I watched the guys on the field play their game while simultaneously attempting to decipher what the actual hell was going on. They moved forward, then backward; an orange target followed the players loosely, and referees made calls I did not understand. I was lost, then focused on trying not to be lost, then focused on ignoring the people around me so I could focus on not being lost; I was so far inside my own head that I did not notice a friend of mine had come to sit with me until he was coming up the stairs.
“Hey,” he said, waving his hand slowly. He held on to the guardrail as he walked toward my seat. Jackson and I had known each other for a couple of years through a mutual friend, Isaac, but neither of us had cared to know the other. In truth, his company annoyed me. I knew guys played rough, but I always felt like Jackson took it too far. Isaac would jokingly punch him in the arm, and Jackson would respond by shoving him backward, sometimes into a wall or a desk. Isaac never complained, and they did this often, so I shrugged it off. Boys will be boys, right?
It was not until Jackson joined my robotics team that we decided to be friends. Many people had quit the team in later years, so we sort of fell into a friendship. We would sit together on the bus rides and hang out during practices, but we were not the kind of friends who would meet outside of a school setting. It took pure boredom and a dash of desperation for me to ask him to meet at the game.
My eyes widened. “Hey,” I said, feeling a blend of shock and relief. “I thought you said you couldn’t make it, Mr. ‘I-Have-No-Ride.’” Jackson sank into the seat beside me, leaning against the chainlink siding of the bleachers. His eyes were red, and his movements sluggish.
“Yeah,” he said after a moment. “Gus is around here somewhere. The Rogers game sucked, so I got him to bring us here.” He looked around before meeting my gaze.
I cocked an eyebrow and displayed an accusatory smirk. “Hmm.”
“What?” he asked, unable to hide a smile.
“Bro, you look high as shit right now.” He chuckled, his eyes still fixed on me. He went into some long-winded explanation about his friend’s bong and what they were doing before they came, but I did not listen much. Jackson always seemed to be inebriated in some way or another during those days, so I had grown accustomed to tuning out his rambly explanations. I tried to talk to him about it, but he always shrugged it off. He would say he was fine, then call me on Snapchat at three o’clock in the morning, needing me to talk him down from committing suicide. He always seemed like he was running from something: his emotions, his physicality, but most apparent to me, the truth. I do not think he said an honest statement to me the entire time we were friends; I don’t know if he was capable of doing so. Lying was no more than a breath to him: necessary and done without thought. It didn’t matter if it was about weekend plans, or the movie he saw, or the dates he went on; every sentence was tainted with some kind of exaggeration or blatant lie. It drove me nuts, but I never said anything to him. He was the kind of guy who could never be wrong, so arguing about it was futile.

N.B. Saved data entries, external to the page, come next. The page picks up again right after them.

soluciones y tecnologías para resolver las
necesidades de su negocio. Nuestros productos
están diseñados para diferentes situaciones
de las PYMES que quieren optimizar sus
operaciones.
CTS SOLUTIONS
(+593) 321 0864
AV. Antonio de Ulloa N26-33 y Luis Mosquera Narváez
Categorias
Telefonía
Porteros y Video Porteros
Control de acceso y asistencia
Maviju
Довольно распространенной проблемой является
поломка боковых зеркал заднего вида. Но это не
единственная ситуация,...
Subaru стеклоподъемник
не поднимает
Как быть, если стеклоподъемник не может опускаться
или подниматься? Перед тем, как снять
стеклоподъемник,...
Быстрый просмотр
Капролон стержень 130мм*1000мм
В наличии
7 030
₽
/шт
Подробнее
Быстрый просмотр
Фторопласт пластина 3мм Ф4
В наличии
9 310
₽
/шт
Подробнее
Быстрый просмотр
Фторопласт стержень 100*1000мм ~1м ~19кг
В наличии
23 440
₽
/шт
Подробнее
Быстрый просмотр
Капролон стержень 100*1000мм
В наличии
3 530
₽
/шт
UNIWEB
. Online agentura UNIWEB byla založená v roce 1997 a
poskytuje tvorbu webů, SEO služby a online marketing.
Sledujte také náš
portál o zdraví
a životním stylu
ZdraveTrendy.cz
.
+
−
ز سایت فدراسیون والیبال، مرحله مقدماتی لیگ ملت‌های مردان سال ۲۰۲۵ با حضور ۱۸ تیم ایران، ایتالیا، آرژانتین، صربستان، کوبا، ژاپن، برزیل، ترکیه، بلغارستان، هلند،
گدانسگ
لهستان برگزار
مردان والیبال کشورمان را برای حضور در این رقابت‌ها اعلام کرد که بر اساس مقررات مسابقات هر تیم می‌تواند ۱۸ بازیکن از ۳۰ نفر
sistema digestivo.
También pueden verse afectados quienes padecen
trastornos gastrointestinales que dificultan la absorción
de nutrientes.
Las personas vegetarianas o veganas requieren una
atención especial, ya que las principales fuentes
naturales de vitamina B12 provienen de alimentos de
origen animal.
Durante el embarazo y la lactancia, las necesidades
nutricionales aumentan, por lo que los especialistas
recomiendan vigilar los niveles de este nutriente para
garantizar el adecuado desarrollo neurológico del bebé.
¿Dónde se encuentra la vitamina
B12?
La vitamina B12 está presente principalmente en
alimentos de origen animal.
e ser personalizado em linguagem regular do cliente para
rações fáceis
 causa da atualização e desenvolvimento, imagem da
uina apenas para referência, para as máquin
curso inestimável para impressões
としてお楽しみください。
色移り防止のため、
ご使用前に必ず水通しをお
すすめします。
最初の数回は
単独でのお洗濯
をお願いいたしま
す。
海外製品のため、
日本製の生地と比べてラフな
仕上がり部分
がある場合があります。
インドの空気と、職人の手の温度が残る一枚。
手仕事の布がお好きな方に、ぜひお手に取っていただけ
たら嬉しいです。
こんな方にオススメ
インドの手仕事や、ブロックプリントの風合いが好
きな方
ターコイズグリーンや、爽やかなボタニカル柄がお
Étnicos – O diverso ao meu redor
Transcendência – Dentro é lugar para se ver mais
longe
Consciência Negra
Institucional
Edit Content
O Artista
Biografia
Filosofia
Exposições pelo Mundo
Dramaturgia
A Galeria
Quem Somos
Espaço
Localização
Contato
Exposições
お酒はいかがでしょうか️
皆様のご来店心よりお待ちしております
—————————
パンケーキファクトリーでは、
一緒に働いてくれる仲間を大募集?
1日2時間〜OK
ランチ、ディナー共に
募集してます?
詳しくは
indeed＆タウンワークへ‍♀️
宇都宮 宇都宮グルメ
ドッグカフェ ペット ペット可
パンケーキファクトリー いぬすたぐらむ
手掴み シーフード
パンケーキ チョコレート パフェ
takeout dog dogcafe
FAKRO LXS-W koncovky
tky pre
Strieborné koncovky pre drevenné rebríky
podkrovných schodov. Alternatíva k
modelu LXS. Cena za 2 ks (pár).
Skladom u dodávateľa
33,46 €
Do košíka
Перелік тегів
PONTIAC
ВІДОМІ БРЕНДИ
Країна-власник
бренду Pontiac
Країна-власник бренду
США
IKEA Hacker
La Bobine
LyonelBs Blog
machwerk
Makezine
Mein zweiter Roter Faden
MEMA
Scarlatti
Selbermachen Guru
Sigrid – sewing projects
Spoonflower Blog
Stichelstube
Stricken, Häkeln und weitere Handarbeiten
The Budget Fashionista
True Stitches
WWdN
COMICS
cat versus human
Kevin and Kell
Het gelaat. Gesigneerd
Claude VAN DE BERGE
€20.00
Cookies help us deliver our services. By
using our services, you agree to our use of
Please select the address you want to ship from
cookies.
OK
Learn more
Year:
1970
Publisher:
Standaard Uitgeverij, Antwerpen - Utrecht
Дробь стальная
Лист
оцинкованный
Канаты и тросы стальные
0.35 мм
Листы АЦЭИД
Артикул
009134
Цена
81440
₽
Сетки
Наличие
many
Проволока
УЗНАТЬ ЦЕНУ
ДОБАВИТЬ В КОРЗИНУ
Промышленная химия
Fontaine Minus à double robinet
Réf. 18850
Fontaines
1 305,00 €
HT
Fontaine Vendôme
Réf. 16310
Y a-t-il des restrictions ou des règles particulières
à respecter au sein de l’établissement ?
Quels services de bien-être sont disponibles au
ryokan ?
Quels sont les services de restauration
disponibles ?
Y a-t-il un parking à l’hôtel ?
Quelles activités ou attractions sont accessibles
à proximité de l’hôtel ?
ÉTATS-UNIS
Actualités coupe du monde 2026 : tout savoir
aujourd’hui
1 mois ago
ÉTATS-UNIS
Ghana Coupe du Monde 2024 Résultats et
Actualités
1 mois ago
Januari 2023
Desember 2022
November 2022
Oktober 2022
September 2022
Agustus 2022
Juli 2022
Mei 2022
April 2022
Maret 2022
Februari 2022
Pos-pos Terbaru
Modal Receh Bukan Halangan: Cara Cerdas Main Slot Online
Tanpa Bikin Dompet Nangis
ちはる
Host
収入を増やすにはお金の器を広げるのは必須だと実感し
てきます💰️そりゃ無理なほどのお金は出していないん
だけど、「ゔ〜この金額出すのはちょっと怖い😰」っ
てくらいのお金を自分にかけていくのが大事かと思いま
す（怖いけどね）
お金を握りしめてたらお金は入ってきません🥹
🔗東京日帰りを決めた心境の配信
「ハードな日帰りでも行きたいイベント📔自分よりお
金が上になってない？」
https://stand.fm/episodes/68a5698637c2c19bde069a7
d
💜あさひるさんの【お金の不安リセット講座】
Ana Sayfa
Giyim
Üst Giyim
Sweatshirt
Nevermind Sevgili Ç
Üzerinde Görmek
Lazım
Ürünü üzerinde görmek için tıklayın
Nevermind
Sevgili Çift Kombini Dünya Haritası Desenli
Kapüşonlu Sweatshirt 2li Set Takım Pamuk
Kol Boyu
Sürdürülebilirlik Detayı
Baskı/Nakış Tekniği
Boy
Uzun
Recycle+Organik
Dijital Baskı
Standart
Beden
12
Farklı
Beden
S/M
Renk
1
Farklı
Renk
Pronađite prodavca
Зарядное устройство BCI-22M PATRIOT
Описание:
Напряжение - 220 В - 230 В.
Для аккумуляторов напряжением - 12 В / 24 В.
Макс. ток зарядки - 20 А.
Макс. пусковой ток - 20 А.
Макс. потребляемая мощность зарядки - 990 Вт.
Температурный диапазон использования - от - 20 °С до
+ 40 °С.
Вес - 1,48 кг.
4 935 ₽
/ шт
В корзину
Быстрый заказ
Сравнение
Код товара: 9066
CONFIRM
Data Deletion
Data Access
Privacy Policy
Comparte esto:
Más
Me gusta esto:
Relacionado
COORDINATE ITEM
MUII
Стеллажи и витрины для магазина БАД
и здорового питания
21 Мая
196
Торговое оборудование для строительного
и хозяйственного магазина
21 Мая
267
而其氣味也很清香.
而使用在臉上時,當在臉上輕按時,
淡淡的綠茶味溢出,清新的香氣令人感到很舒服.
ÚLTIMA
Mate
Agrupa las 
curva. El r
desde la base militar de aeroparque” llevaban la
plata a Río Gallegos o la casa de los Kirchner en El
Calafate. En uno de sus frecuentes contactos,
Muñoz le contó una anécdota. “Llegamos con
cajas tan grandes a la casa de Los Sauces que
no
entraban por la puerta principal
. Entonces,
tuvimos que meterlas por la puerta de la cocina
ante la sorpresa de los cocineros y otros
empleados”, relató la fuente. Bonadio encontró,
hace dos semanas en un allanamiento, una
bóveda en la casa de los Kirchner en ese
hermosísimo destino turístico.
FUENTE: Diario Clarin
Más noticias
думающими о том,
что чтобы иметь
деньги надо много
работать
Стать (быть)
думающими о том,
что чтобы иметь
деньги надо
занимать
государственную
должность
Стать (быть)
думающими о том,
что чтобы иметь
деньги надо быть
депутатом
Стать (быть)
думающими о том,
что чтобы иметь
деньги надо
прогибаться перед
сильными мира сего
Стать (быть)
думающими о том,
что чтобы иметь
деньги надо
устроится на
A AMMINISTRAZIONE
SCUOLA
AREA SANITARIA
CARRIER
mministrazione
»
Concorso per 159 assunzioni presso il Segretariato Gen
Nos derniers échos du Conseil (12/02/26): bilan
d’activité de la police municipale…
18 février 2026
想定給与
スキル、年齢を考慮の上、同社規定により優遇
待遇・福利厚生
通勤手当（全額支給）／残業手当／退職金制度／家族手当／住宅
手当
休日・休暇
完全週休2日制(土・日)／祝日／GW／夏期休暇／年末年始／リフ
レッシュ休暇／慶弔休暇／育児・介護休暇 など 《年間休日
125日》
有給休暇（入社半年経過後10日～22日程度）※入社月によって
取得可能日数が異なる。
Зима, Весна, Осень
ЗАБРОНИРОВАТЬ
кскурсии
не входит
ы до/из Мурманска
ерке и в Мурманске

I would usually save my complaints for Hannah, my best friend at the time. She knew Jackson, too. In fact, he had a little crush on her, which she really liked–not him, just the fact that he liked her–so she just brushed whatever I said off. She would tell me I was “reading into things” or “seeing something that was not there.” That I needed to “stop playing ‘detective’” or drop the “God complex” that made me think I was right all the time. Even with evidence, she would tell me I was wrong or that he had a reason. I would consider his problem pathological, but it was not harming anyone yet, and I was the only one who saw it. So, for that reason, I let it slide.
“So, did Gus meet up with some of his friends or something?” When Jackson came to my spot on the bleachers, he had come alone. Gus was a popular guy; he had every girl wrapped around his finger, but he was too nonchalant to go seek them out. He was usually stuck to Jackson, like a kind of barnacle, until some thin blonde came and snatched him up.
Jackson, who had been looking around the field in a daze, turned his head toward mine, his eyes following slowly behind. “Hmm?”
I scoffed, cocking my head to the side. “Your ride? The guy you came with?” I nudged him with my elbow, and he smirked. “How’d you guys even drive here in the first place?”
“Yeah, we just kind of walked.” He looked down in the direction of my legs and picked at the skin on his fingers.
“You walked?” More disbelief slipped through my tone than I had intended, but the school they were at previously was a good fifteen minutes away by car. This man complained about walking 10 minutes to Subway, so he certainly did not walk the forty-five minutes from the school. But, then again, he always made strange choices when he was high.
“Yeah.” This was the quickest he had reacted to anything. It seemed convincing enough. “Why?”
“That’s just a long walk.” I turned my gaze to the field. He shook his head and mumbled a bunch of sentence fragments I could barely hear. I nodded as though I understood and let him change the subject.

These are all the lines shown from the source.